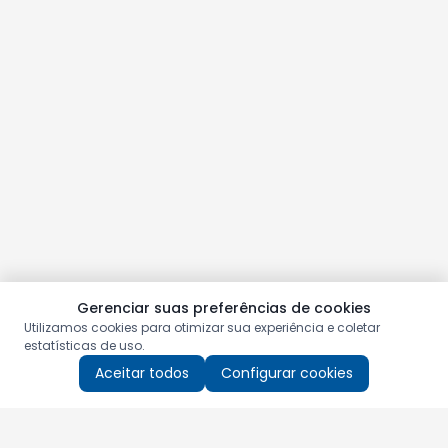
Gerenciar suas preferências de cookies
Utilizamos cookies para otimizar sua experiência e coletar
estatísticas de uso.
Aceitar todos
Configurar cookies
*****
# Exercise
Every record above must be copied exactly, and no picture may appear in the copy.

# Exercise answer
Gerenciar suas preferências de cookies
Utilizamos cookies para otimizar sua experiência e coletar
estatísticas de uso.
Aceitar todos
Configurar cookies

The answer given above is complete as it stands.